Understanding the underlying reliability physics for the product performance is critical. If one sets out to understand the physics of failure in an attempt to create, in accordance with the "principle of practical confidence", a failure-free product, then conducting a FOAT type of an experiment is imperative. FOAT's objective is to confirm the usage of a particular more or less well established predictive reliability model, to confirm (say, after HALT is conducted) the physics of failure, and establish the numerical characteristics (activation energy, time constant, sensitivity factors, etc.) of the particular FOAT model of interest.

FOAT could be viewed as an extension of HALT. While HALT is a "black box", i.e., a methodology which can be perceived in terms of its inputs and outputs without a clear knowledge of the underlying physics and the likelihood of failure, FOAT, on the other hand, is a "transparent box", whose main objective is to confirm the use of a particular reliability model that reflects a specific anticipated failure mode and is aimed at quantifying the probability of failure. The FOAT based approach could be viewed as a quantified and reliability physics oriented HALT.

The FOAT approach should be geared to a particular technology and application, with consideration of the most likely stressors. The major assumption is, of course, that the FOAT model should be valid in both accelerated testing and in actual operation conditions. While HALT does not measure (does not quantify) reliability, FOAT does. HALT can be used therefore for "rough tuning" of product's reliability, and FOAT could and should be employed when "fine tuning" is needed, i.e., when there is a need to quantify, assure and even specify the operational reliability of a product.

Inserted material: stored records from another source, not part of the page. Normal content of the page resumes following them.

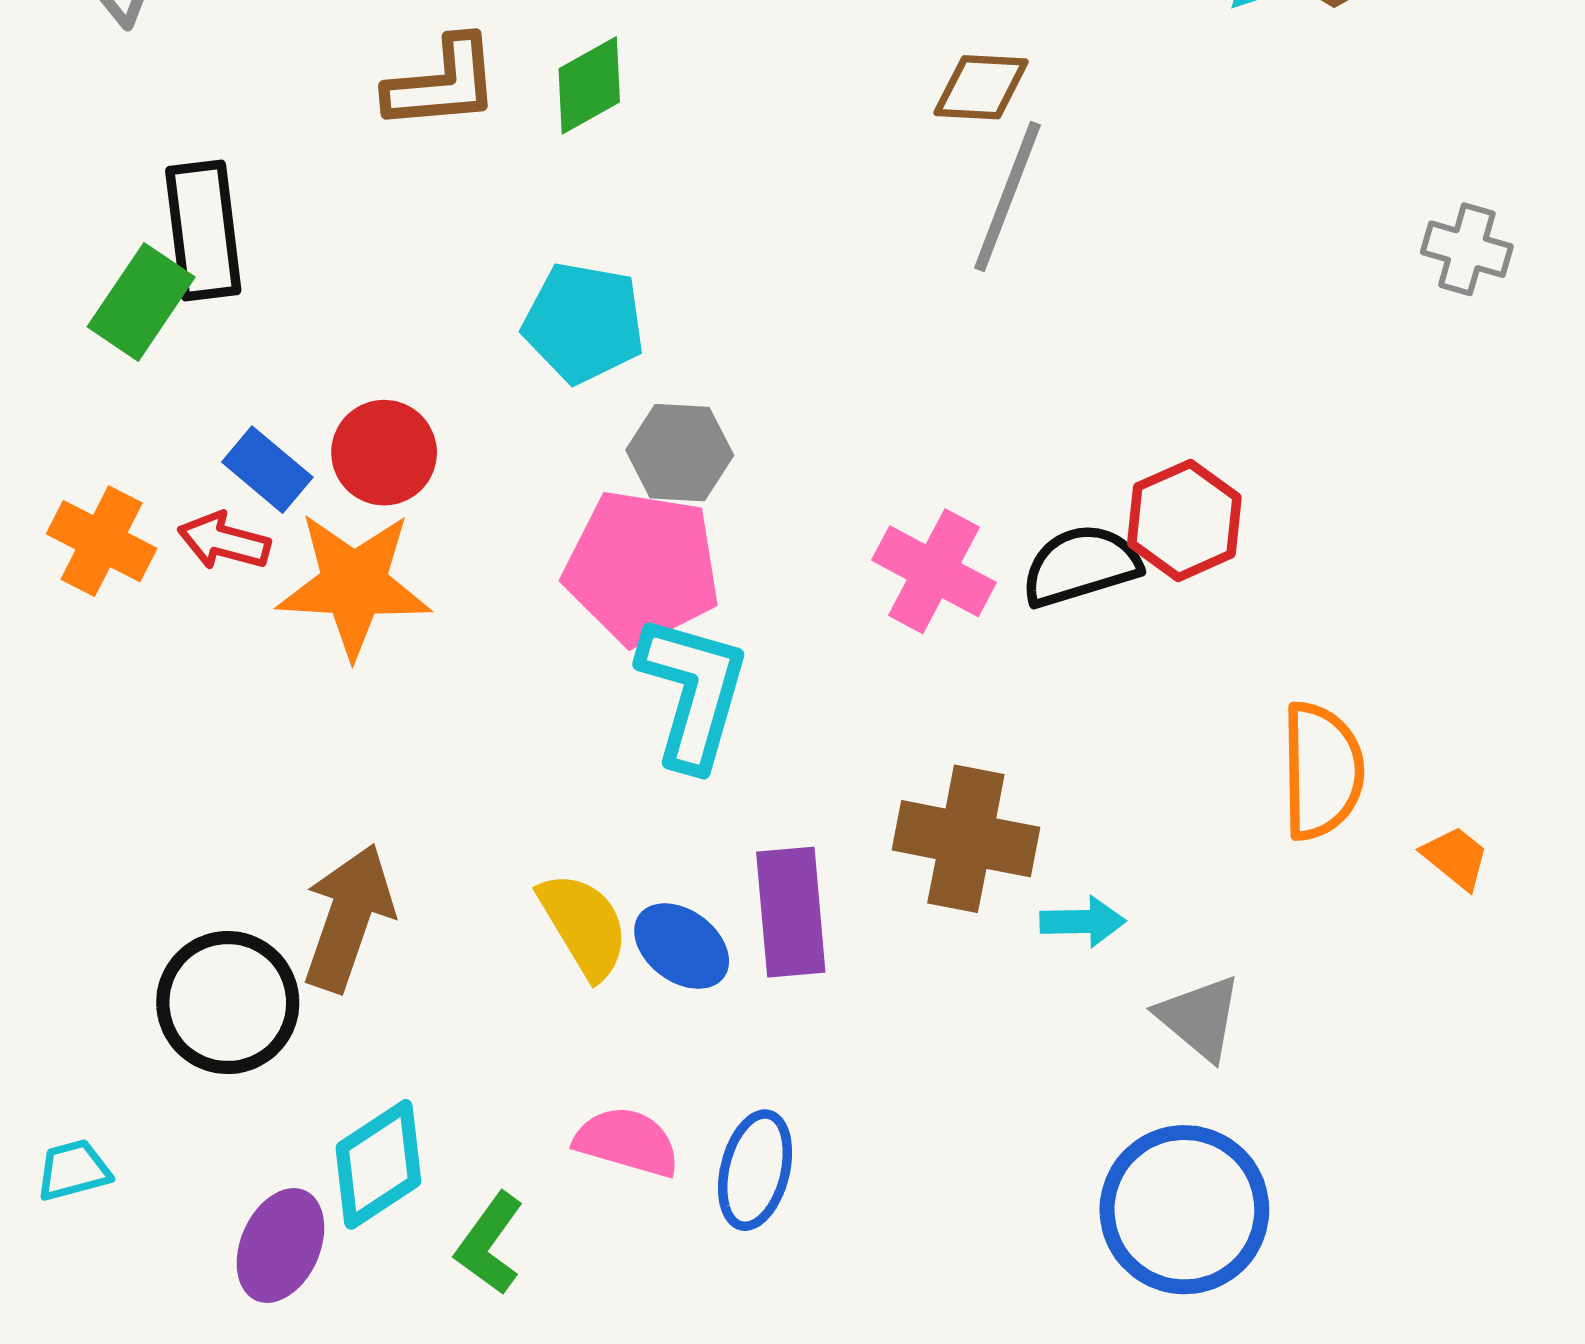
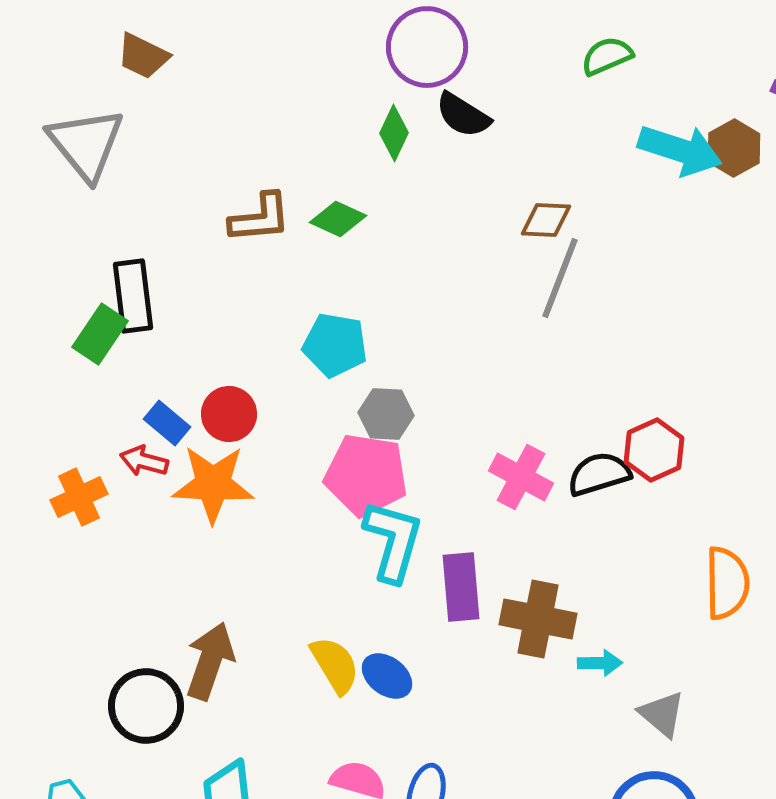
green diamond: (589, 85) -> (338, 219), turned 54
orange cross: (102, 541) -> (79, 497), moved, turned 38
purple rectangle: (791, 912) -> (461, 587), moved

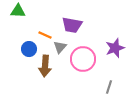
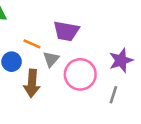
gray line: (109, 87) -> (113, 95), moved

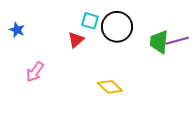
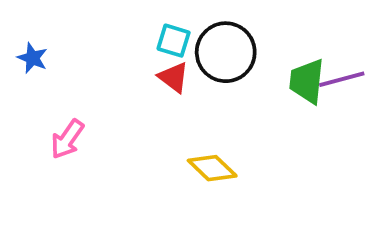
red triangle: (76, 40) -> (174, 77), moved, turned -42

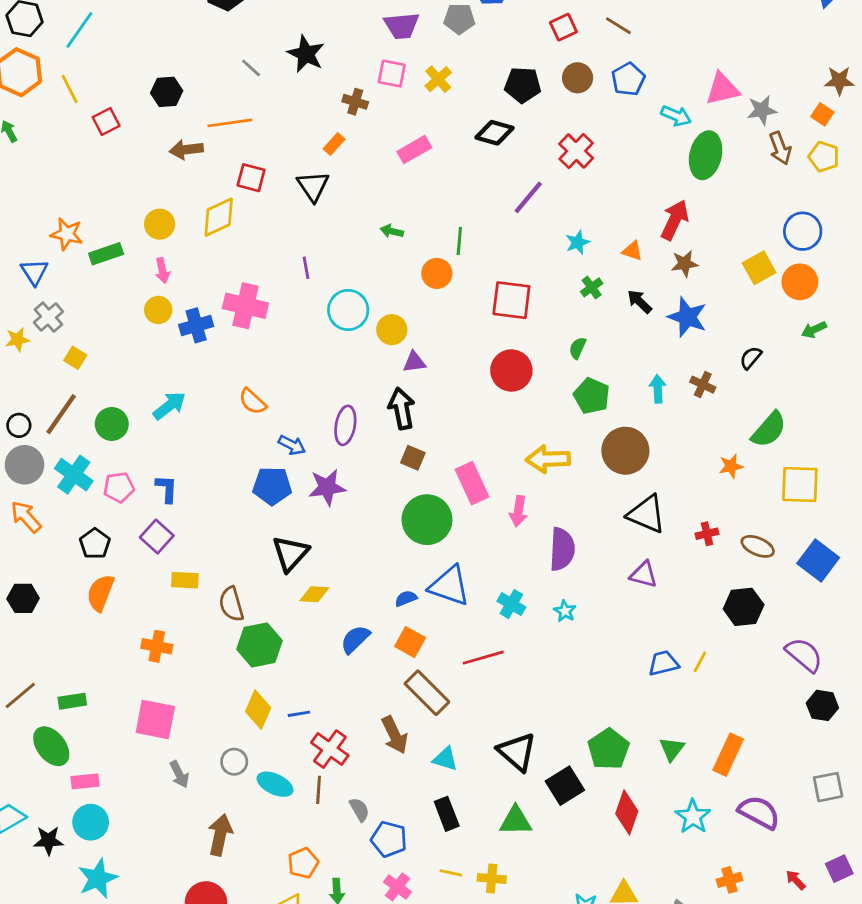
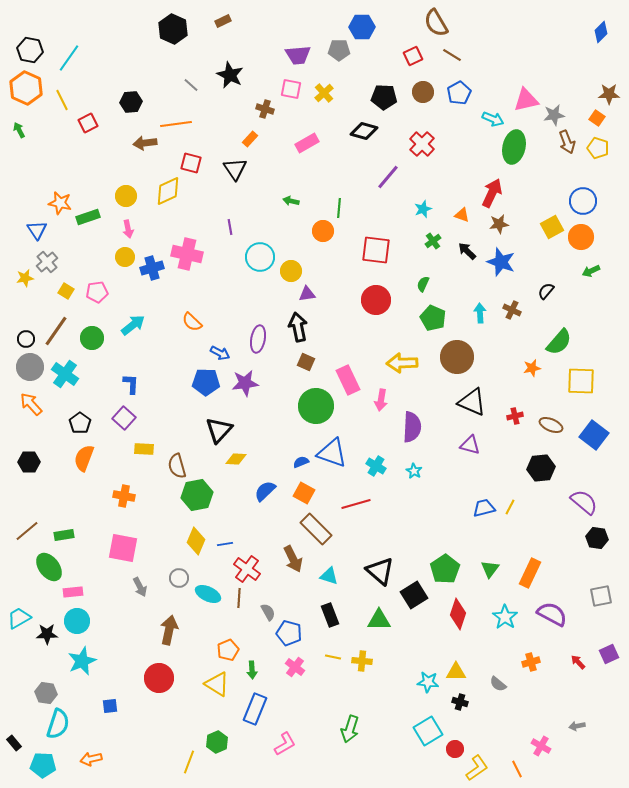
pink pentagon: (119, 487) -> (97, 292), moved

HALT tries to "kill many unknown birds with one (also not very well known) stone". There is a general perception that HALT might be able to quickly precipitate and identify failures of different origins. HALT has demonstrated, however, over the years its ability to improve robustness through a "test-fail-fix" process, in which the applied stresses (stimuli) are somewhat above the specified operating limits. This "somewhat above" is based, however, on an intuition, rather than on a calculation. FOAT and HALT could be carried out separately, or might be partially combined in a particular accelerated test effort. Since the principle of superposition does not work in reliability engineering, both HALT and FOAT use, when appropriate, combined stressing under various stimuli (stressors). It is always necessary to correctly identify the expected failure modes and mechanisms, and to establish the appropriate stress limits of HALTs and FOATs with an objective to prevent "shifts" in the dominant failure mechanisms. There are many ways of how this could be done (see, e.g., [35]).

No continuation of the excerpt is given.